I have the following the following data frame (‘mydf’):
ID Type Count Mark
U1 A 50 R1
U1 A 50 R3
U1 A 50 R4
U1 A 50 R3
U2 B 24 R2
U2 B 24 R5
U3 A 88 R1
Each row contains 4 variables:
ID: the user’s ID.
Type: the user’s type, which is categorical and consistent for all rows with that ID.
Count: the user’s count, which is continuous and consistent for all rows with that ID.
Mark: one of 15 categorical symbols, which may vary between different rows with the same ID.
Presently, there is one row for each mark which appears, so that there are multiple rows per ID.
The number of marks is different for different IDs (anything from 4-50).
What I a need to do:
Consolidate rows with the same ID into a single row, which contains all the consistent information (Type/Count), as well as a listing (or count) of all the marks which appear for that ID. This listing needs to reflect how often each mark appears for that ID (for example, if the same mark appears twice for a single ID, this needs to be reflected, as happens for U1 in rows 2 and 4).
Get a count of the number of time each mark appears for each ID.

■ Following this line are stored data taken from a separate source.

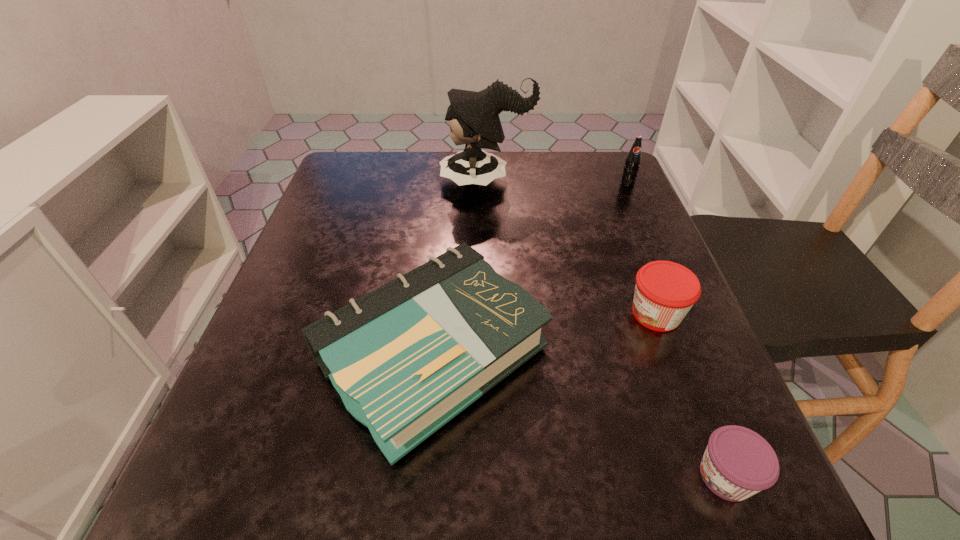 You are a GUI agent. You are given a task and a screenshot of the screen. Output one action in this format:
    pyautogui.click(x=<x>, y=<y>)
    Task: Click on the jam that is at the near edge
    
    Given the screenshot: What is the action you would take?
    pyautogui.click(x=738, y=463)

Find the location of a particular element. Image resolution: width=960 pixels, height=540 pixels. object that is at the left edge is located at coordinates (406, 358).

Locate an element on the screen. pop present at the right edge is located at coordinates (632, 162).

Locate an element on the screen. The width and height of the screenshot is (960, 540). object at the near left corner is located at coordinates (406, 358).

Locate an element on the screen. This screenshot has width=960, height=540. object that is at the far right corner is located at coordinates (632, 162).

Identify the location of object at the near right corner. Image resolution: width=960 pixels, height=540 pixels. (738, 463).

This screenshot has width=960, height=540. Find the location of `vacant region at the far edge of the desktop`. vacant region at the far edge of the desktop is located at coordinates (416, 154).

You are a GUI agent. You are given a task and a screenshot of the screen. Output one action in this format:
    pyautogui.click(x=<x>, y=<y>)
    Task: Click on the vacant space at the left edge of the desktop
    The image size is (960, 540).
    Given the screenshot: What is the action you would take?
    pyautogui.click(x=375, y=202)

In the image, there is a desktop. What are the coordinates of `vacant space at the right edge` in the screenshot? It's located at (625, 283).

The width and height of the screenshot is (960, 540). What are the coordinates of `vacant space at the far left corner of the desktop` in the screenshot? It's located at (348, 180).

Get a count of the total number of marks for each ID.
Listing of the marks for each ID is not necessary as long as the counts described in 2 and 3 exist (see for example the expected output below).
Expected output (approximately):
ID Type Count Mark_R1 Mark_R2 Mark_R3 Mark_R4 Mark_R5 Mark_Total
U1 A 50 1 0 2 1 0 3
U2 B 24 0 1 0 0 1 2
U3 A 88 1 0 0 0 0 1
Thank you for your help!